Mark W. Brugger, the real estate investment trust’s president and CEO, said the company’s near-term focus is on investing in renovation projects as the economy continues to improve.

“We are taking a long-term approach to investing in our properties,” he said.

Executives said the projects will help DiamondRock ride the wave of economic recovery. Brugger said he’s encouraged by the current macroeconomic environment, citing an increase in corporate profits and other positive metrics.

“We believe this lodging cycle will be an extended one,” Brugger said, noting the widely cited 4% to 6% overall revenue-per-available-room growth expected in the industry during 2013.

CFO Sean M. Mahoney said the company will invest $140 million in its portfolio during 2013 and 2014. The REIT invested $49 million in its portfolio during 2012. He said the company expects to see performance begin to lift at the renovated properties beginning in the second half of this year.

The renovations will, however, have a significant effect on DiamondRock’s 2013 results.

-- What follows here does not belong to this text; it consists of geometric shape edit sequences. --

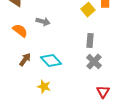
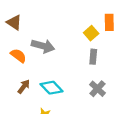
gray arrow: (43, 22) -> (43, 46), size x1.5
gray rectangle: (90, 41) -> (93, 57), moved

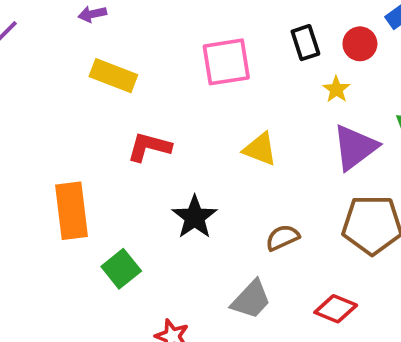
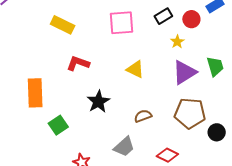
black rectangle: (305, 43) -> (163, 16), turned 72

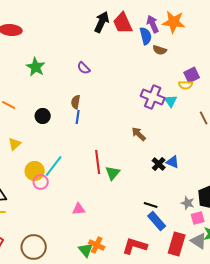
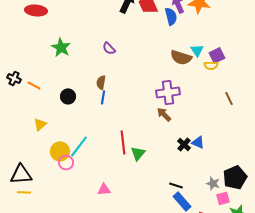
brown semicircle: (160, 50) -> (181, 57), moved, size x1.5
purple cross: (153, 97) -> (168, 92), moved, turned -30
cyan triangle: (171, 101) -> (197, 50), moved

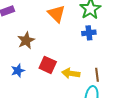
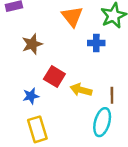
blue cross: (89, 33) -> (96, 43), moved
blue star: (18, 71) -> (31, 96), moved

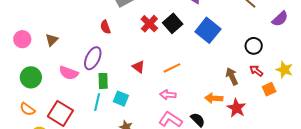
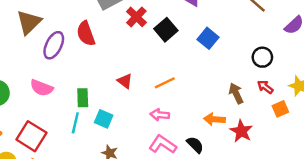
red cross: (149, 24) -> (136, 17), moved
red semicircle: (105, 27) -> (86, 34), size x1.5
blue square: (208, 30) -> (208, 38), size x0.7
brown triangle: (52, 40) -> (29, 22), moved, size x1.6
purple ellipse: (93, 58) -> (54, 45), moved

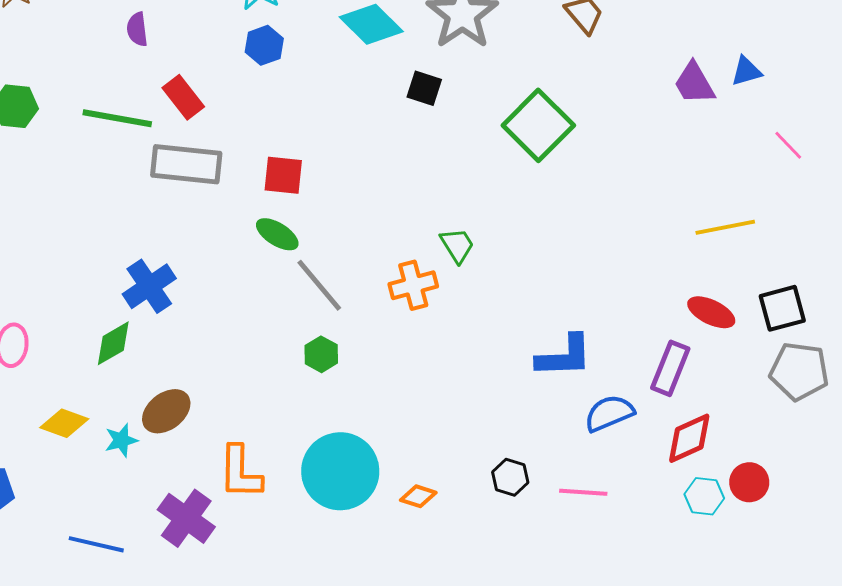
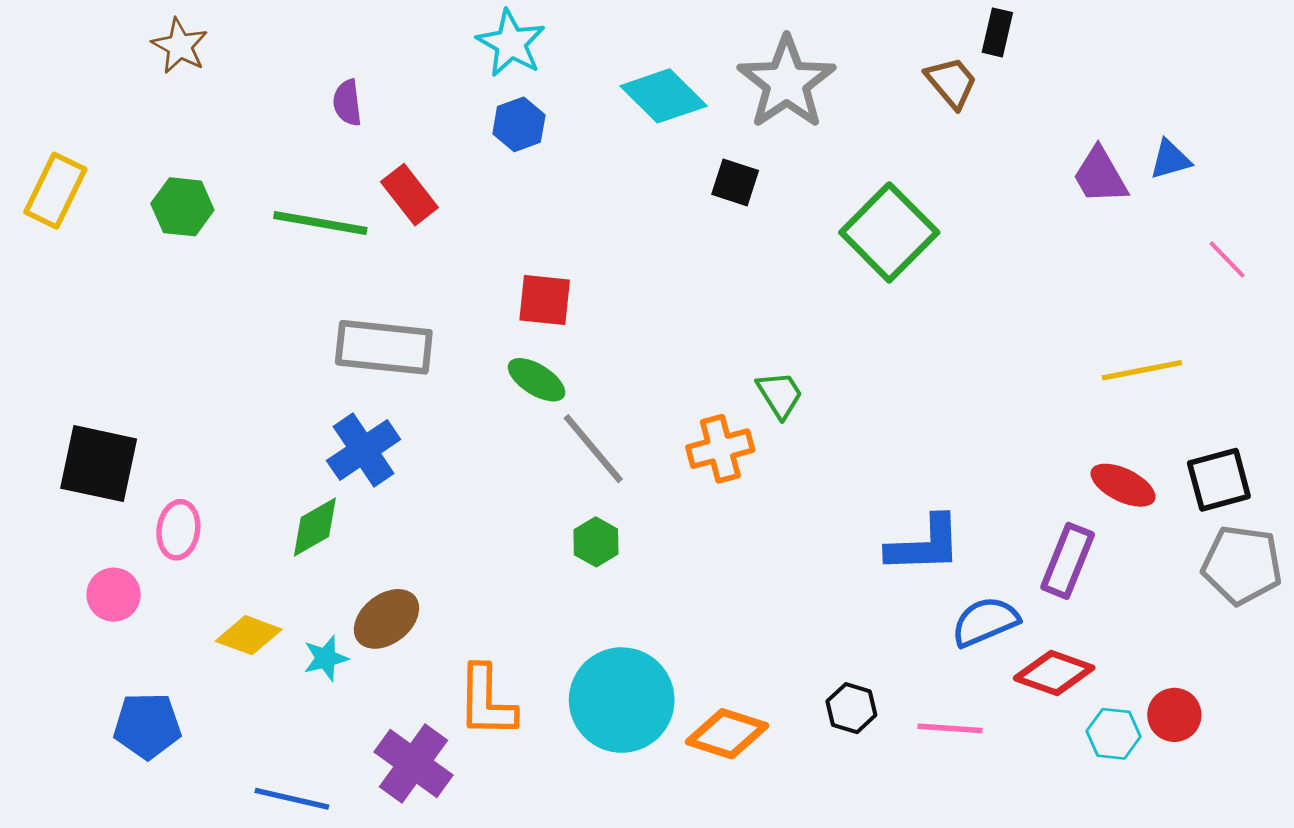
gray rectangle: (186, 164) -> (384, 347), moved
red diamond: (689, 438) -> (1054, 673), moved, turned 44
orange diamond: (418, 496) -> (727, 734), size x1.6

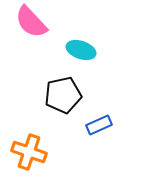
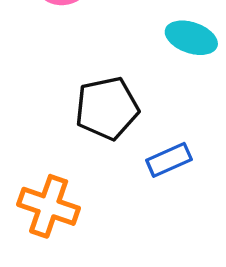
cyan ellipse: (81, 50) -> (191, 38), moved

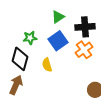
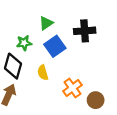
green triangle: (58, 17) -> (46, 23), moved
orange cross: (84, 50) -> (72, 88), moved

Pre-renovation pro forma RevPAR was expected to be up by 4% to 6% during 2013. Ongoing renovation projects will decrease that guidance by 3 percentage points, leaving expected RevPAR growth of between 1% to 3%.

Brugger said the company is willing to endure the short-term performance disruptions.

“2014 to 2017 will be peak profitability years for the hotel industry, so we’re trying to position the portfolio for those peak cash flow years,” he said.

Mahoney said much of the disruption stems from renovation projects in the New York market, which should be completed during the first half of 2013. The company is investing between $40 million and $45 million in a renovation of the Radisson Lexington as well as spending $12 million to upgrade its Courtyard by Marriott hotels in New York.

The New York market has shown itself to be a hotel market that has absorbed additional demand well, Mahoney said. “We’re confident the New York market will perform very well over the next several years,” he said.

The company will increase its New York presence once construction finishes on its planned 282-room Times Square Hilton Garden Inn. The project should be complete by mid-2014, Brugger said.

“When complete, I believe this will be the single best located select-service hotel in Manhattan,” he said.

Hotel sales
Brugger said DiamondRock will also look at selling some of the non-core assets in its 27-hotel portfolio. “The bottom 10% to 15% by RevPAR are the ones we are continually looking to monetize,” he said.

He said at least three hotels will be sold during the “next couple of years.”

“We believe this positions us for significant future earnings growth,” Brugger said of potential hotel sales.

DiamondRock will likely not be an active participant in hotel acquisitions in the near term, Brugger said. “We will focus on value creation,” he said.